In the above example a 95% confidence interval would be calculated in the following way:

n = 12
̅x = 30.53
sx = 8.67
c = 0.95
degrees of freedom = 12 -1 = 11
tc =TINV(0.05,11) = 2.20

25.02 ≤ μ ≤ 36.04

The 95% confidence interval for our n = 12 sample includes the population mean 25.3. We CANNOT conclude at the 95% confidence level that this sample DID NOT come from a population with a population mean μ of 25.3.

Another way of thinking of this is to say that 30.5 is not sufficiently separated from 25.8 for the difference to be statistically significant at a confidence level of 95% in the above example.

In common language, the women are not gaining body fat.

The above process is reduced to a formulaic structure in hypothesis testing. Hypothesis testing is the process of determining whether a confidence interval includes a previously known population mean value. If the population mean value is included, then we do not have a statistically significant result. If the mean is not encompassed by the confidence interval, then we have a statistically significant result to report.

10.2 Hypothesis Testing

In this section the language of hypothesis testing is introduced. A new statistic, the "t-statistic" is also introduced. In this text the choice is made to use two-tailed hypothesis tests. This retains the result found with a confidence interval hypothesis test found in the previous section. This also means that 1 - c = α and 1 - α = c. In hypothesis testing one sets up a binary choice between a hypothesis of no change and a hypothesis that there is a change.

The null hypothesis H₀

The null hypothesis is the supposition that there is no change in a value from some pre-existing, historical, or expected value. The null hypothesis literally supposes that the change is null, non-existent, that there is no change.

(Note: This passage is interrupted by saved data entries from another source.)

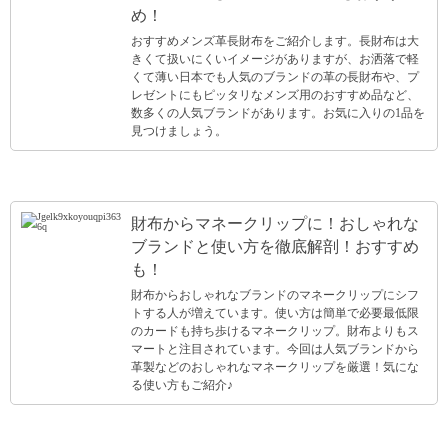
め！
おすすめメンズ革長財布をご紹介します。長財布は大
きくて扱いにくいイメージがありますが、お洒落で軽
くて薄い日本でも人気のブランドの革の長財布や、プ
レゼントにもピッタリなメンズ用のおすすめ品など、
数多くの人気ブランドがあります。お気に入りの1品を
見つけましょう。
財布からマネークリップに！おしゃれな
ブランドと使い方を徹底解剖！おすすめ
も！
財布からおしゃれなブランドのマネークリップにシフ
トする人が増えています。使い方は簡単で必要最低限
のカードも持ち歩けるマネークリップ。財布よりもス
マートと注目されています。今回は人気ブランドから
革製などのおしゃれなマネークリップを厳選！気にな
る使い方もご紹介♪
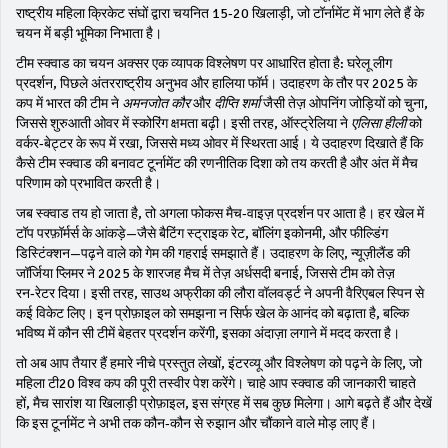
राष्ट्रीय महिला क्रिकेट संघों द्वारा चयनित 15‑20 खिलाड़ी, जो टॉर्नामेंट में भाग लेते हैं
के
चयन में बड़ी भूमिका निभाता है।
टीम स्क्वाड का चयन अक्सर एक व्यापक विश्लेषण पर आधारित होता है: घरेलू लीग
प्रदर्शन, पिछले अंतरराष्ट्रीय अनुभव और हालिया फॉर्म। उदाहरण के तौर पर 2025 के
कप में भारत की टीम ने
अमनजोत कौर
और
दीप्ति शर्मा
जैसी तेज़ ओपनिंग जोड़ियों को चुना,
जिससे शुरुआती ओवर में स्कोरिंग क्षमता बढ़ी। इसी तरह, ऑस्ट्रेलिया ने
एलिसा हीली
को
वर्कर‑बेट्टर के रूप में रखा, जिससे मध्य ओवर में स्थिरता आई। ये उदाहरण दिखाते हैं कि
कैसे
टीम स्क्वाड
की बनावट टूर्नामेंट की रणनीतिक दिशा को तय करती है और अंत में मैच
परिणाम को प्रभावित करती है।
जब स्क्वाड तय हो जाता है, तो अगला फोकस मैच‑वाइज़ प्रदर्शन पर आता है। हर खेल में
टॉप परफ़ॉर्मर्स के आंकड़े—जैसे बैटिंग स्ट्राइक रेट, बॉलिंग इकोनमी, और फील्डिंग
डिस्टिंक्शन—पढ़ने वाले को गेम की गहराई समझाते हैं। उदाहरण के लिए, न्यूज़ीलैंड की
जॉर्जिया प्लिमर ने 2025 के शारजह मैच में तेज़ अर्धसदी बनाई, जिससे टीम को तेज़
रन‑रेटर दिया। इसी तरह, साउथ अफ्रीका की लौरा वॉलवर्ड्ट ने अपनी वैरिएबल स्पिन से
कई विकेट लिए। इन प्रोफ़ाइल को समझना न सिर्फ खेल के आनंद को बढ़ाता है, बल्कि
भविष्य में कौन सी टीमें बेहतर प्रदर्शन करेंगी, इसका अंदाज़ा लगाने में मदद करता है।
तो अब आप तैयार हैं हमारे नीचे प्रस्तुत लेखों, इंटरव्यू और विश्लेषण को पढ़ने के लिए, जो
महिला टी20 विश्व कप की पूरी तस्वीर पेश करेंगे। चाहे आप स्क्वाड की जानकारी चाहते
हों, मैच सारांश या खिलाड़ी प्रोफ़ाइल, इस संग्रह में सब कुछ मिलेगा। आगे बढ़ते हैं और देखें
कि इस टूर्नामेंट ने अभी तक कौन‑कौन से रुझान और चौंकाने वाले मोड़ लाए हैं।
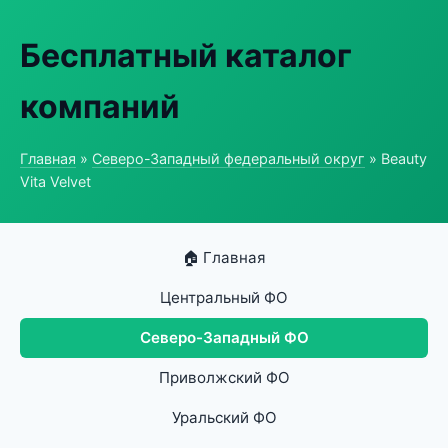
Бесплатный каталог
компаний
Главная
»
Северо-Западный федеральный округ
» Beauty
Vita Velvet
🏠 Главная
Центральный ФО
Северо-Западный ФО
Приволжский ФО
Уральский ФО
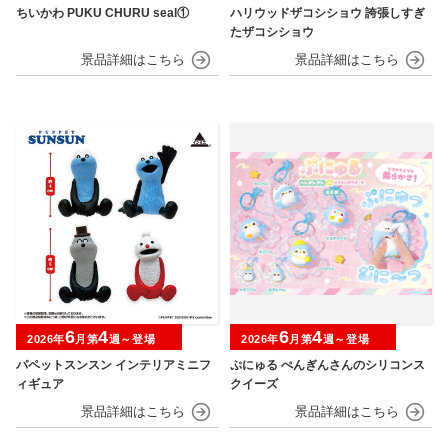
ちいかわ PUKU CHURU seal①
ハリウッドザコシショウ 誇張しすぎ
たザコシショウ
6
4
6
4
2026年
月第
週～登場
2026年
月第
週～登場
パペットスンスン インテリアミニフ
ぷにゅる ぺんぎんさんのシリコンス
ィギュア
クイーズ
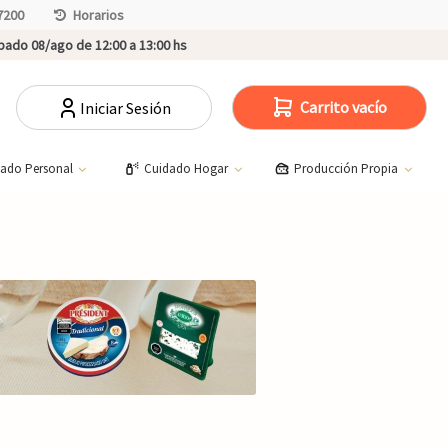
7200
Horarios
ado 08/ago de 12:00 a 13:00 hs
Carrito vacío
Iniciar Sesión
dado Personal
Cuidado Hogar
Producción Propia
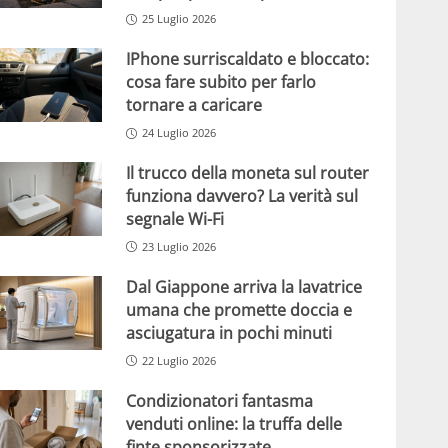
25 Luglio 2026
IPhone surriscaldato e bloccato:
cosa fare subito per farlo
tornare a caricare
24 Luglio 2026
Il trucco della moneta sul router
funziona davvero? La verità sul
segnale Wi-Fi
23 Luglio 2026
Dal Giappone arriva la lavatrice
umana che promette doccia e
asciugatura in pochi minuti
22 Luglio 2026
Condizionatori fantasma
venduti online: la truffa delle
finte sponsorizzate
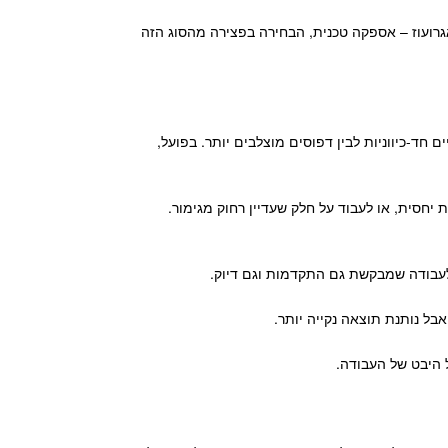
אגרועוז – אספקה טכנית, הבחירה בפצירה מהסוג הזה
ם חד-כיווניות לבין דפוסים מוצלבים יותר. בפועל,
חסית, או לעבוד על חלק שעדיין רחוק מגימור.
 ולעבודה שמבקשת גם התקדמות וגם דיוק.
בל נותנת תוצאה נקייה יותר.
 היבט של העבודה.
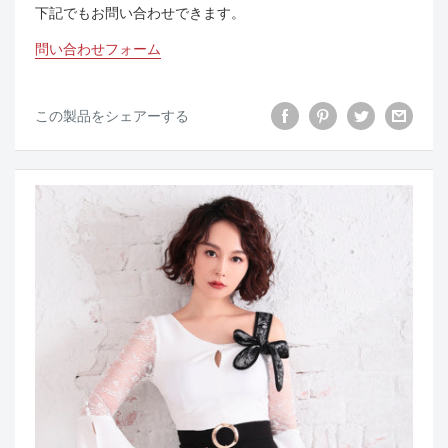
下記でもお問い合わせできます。
問い合わせフォーム
この製品をシェアーする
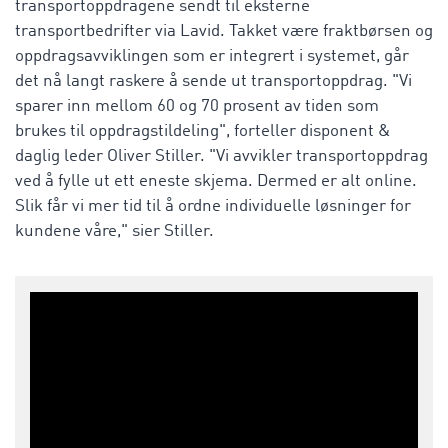
transportoppdragene sendt til eksterne
transportbedrifter via Lavid. Takket være fraktbørsen og
oppdragsavviklingen som er integrert i systemet, går
det nå langt raskere å sende ut transportoppdrag. "Vi
sparer inn mellom 60 og 70 prosent av tiden som
brukes til oppdragstildeling", forteller disponent &
daglig leder Oliver Stiller. "Vi avvikler transportoppdrag
ved å fylle ut ett eneste skjema. Dermed er alt online.
Slik får vi mer tid til å ordne individuelle løsninger for
kundene våre," sier Stiller.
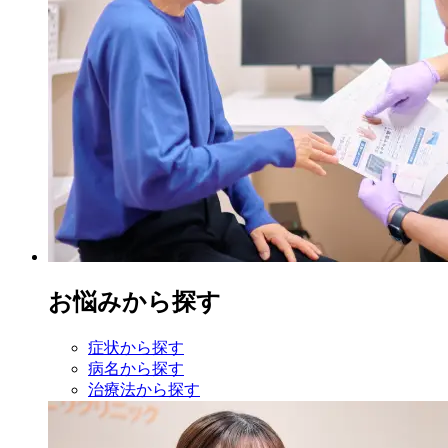
お悩みから探す
症状から探す
病名から探す
治療法から探す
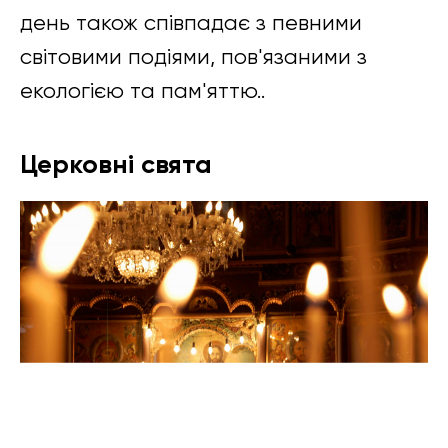
день також співпадає з певними
світовими подіями, пов'язаними з
екологією та пам'яттю..
Церковні свята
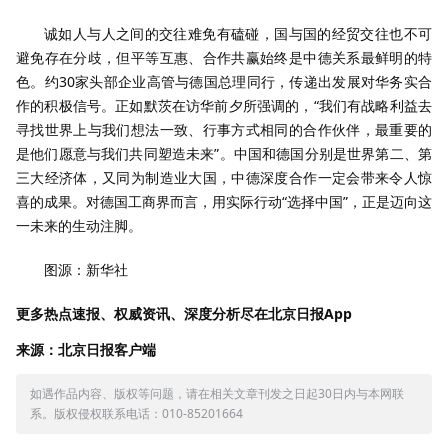
诚如人与人之间的交往难免有磕碰，国与国的经贸交往也不可
避免存在分歧，但平等互惠、合作共赢始终是中德关系最鲜明的特
色。约30家头部企业高管与德国总理同行，传递出发展对华务实合
作的积极信号。正如默茨在访华前夕所强调的，“我们有战略利益去
寻找世界上与我们想法一致、行事方式相同的合作伙伴，最重要的
是他们愿意与我们共同塑造未来”。中国和德国分别是世界第二、第
三大经济体，又同为制造业大国，中德深度合作一定会带来令人惊
喜的成果。对德国工商界而言，用实际行动“选择中国”，正是迈向这
一未来的生动注脚。
图源：新华社
更多热点速报、权威资讯、深度分析尽在北京日报App
来源：北京日报客户端
如遇作品内容、版权等问题，请在相关文章刊发之日起30日内与本网联
系。版权侵权联系电话：010-85201664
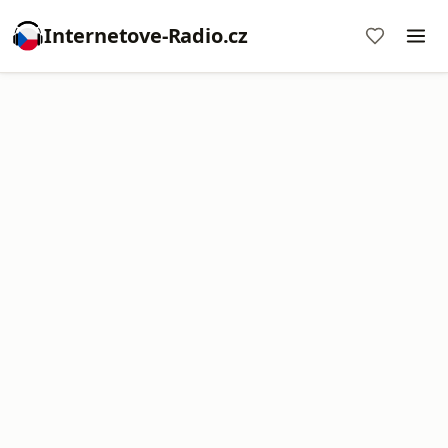
Internetove-Radio.cz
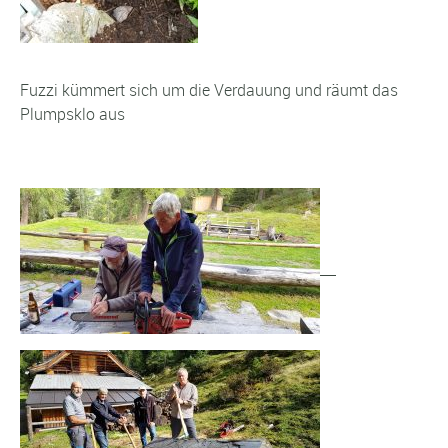
Fuzzi kümmert sich um die Verdauung und räumt das
Plumpsklo aus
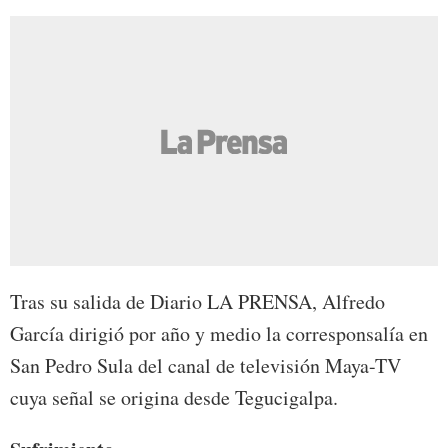
Tras su salida de Diario LA PRENSA, Alfredo
García dirigió por año y medio la corresponsalía en
San Pedro Sula del canal de televisión Maya-TV
cuya señal se origina desde Tegucigalpa.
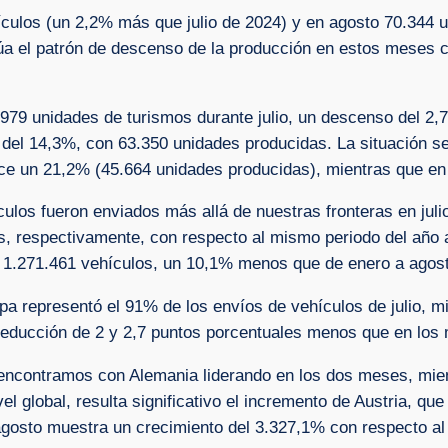
ehículos (un 2,2% más que julio de 2024) y en agosto 70.34
úa el patrón de descenso de la producción en estos meses c
1.979 unidades de turismos durante julio, un descenso del 2,
del 14,3%, con 63.350 unidades producidas. La situación se 
crece un 21,2% (45.664 unidades producidas), mientras que e
ulos fueron enviados más allá de nuestras fronteras en juli
 respectivamente, con respecto al mismo periodo del año a
 1.271.461 vehículos, un 10,1% menos que de enero a agos
opa representó el 91% de los envíos de vehículos de julio, 
reducción de 2 y 2,7 puntos porcentuales menos que en los 
ncontramos con Alemania liderando en los dos meses, mient
vel global, resulta significativo el incremento de Austria,
osto muestra un crecimiento del 3.327,1% con respecto al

In the previous example the null hypothesis would have been H₀: μ = 25.4

The way to read that is to understand the μ as meaning "the sample could have a population mean of 25.4". This does not mean that the population mean IS 25.4, only that the sample could come from a population with a population mean of 25.4.

The alternate hypothesis H₁

The alternate hypothesis is the supposition that there is a change in the value from some pre-existing, historical, or expected value. Note that the alternate hypothesis does NOT say the "new" value is the correct value, just that whatever the mean μ might be, it is not that given by the null hypothesis.

H₁: μ ≠ 25.4

Statistical hypothesis testing

We run hypothesis test to determine if new data confirms or rejects the null hypothesis.

If the new data falls within the confidence interval, then the new data does not contradict the null hypothesis. In this instance we say that "we fail to reject the null hypothesis." Note that we do not actually affirm the null hypothesis. This is really little more than semantic shenanigans that statisticians use to protect their derrieres. Although we run around saying we failed to reject the null hypothesis, in practice it means we left the null hypothesis standing: we de facto accepted the null hypothesis.

If the new data falls outside the confidence interval, then the new data would cause us to reject the null hypothesis. In this instance we say "we reject the null hypothesis." Note that we never say that we accept the alternate hypothesis. Accepting the alternate hypothesis would be asserting that the population mean is the sample mean value. The test does not prove this, it only shows that the sample could not have the population mean given in the null hypothesis.

For two-tailed tests, the results are identical to a confidence interval test. Note that confidence interval never asserts the exact population mean, only the range of possible means. Hypothesis testing theory is built on confidence interval theory. The confidence interval does not prove a particular value for the population mean , so neither can hypothesis testing.

In our example above we failed to reject the null hypothesis H0 that the population mean for the older students was 25.4, the same population mean as the younger students.

In the example above a 95% confidence interval was used. At this point in your statistical development and this course you can think of this as a 5% chance we have reached the wrong conclusion.

Imagine that the 18 to 19 year old students had a body fat percentage of 24 in the previous example. We would have rejected the null hypothesis and said that the older students have a different and probably larger body fat percentage.

There is, however, a small probability (less than 5%) that a 12 element sample with a mean of 30.5 and a standard deviation of 8.7 could come from a population with a population mean of 24. This risk of rejecting the null hypothesis when we should not reject it is called alpha α. Alpha is 1-confidence level, or α = 1-c. In hypothesis testing we use α instead of the confidence level c.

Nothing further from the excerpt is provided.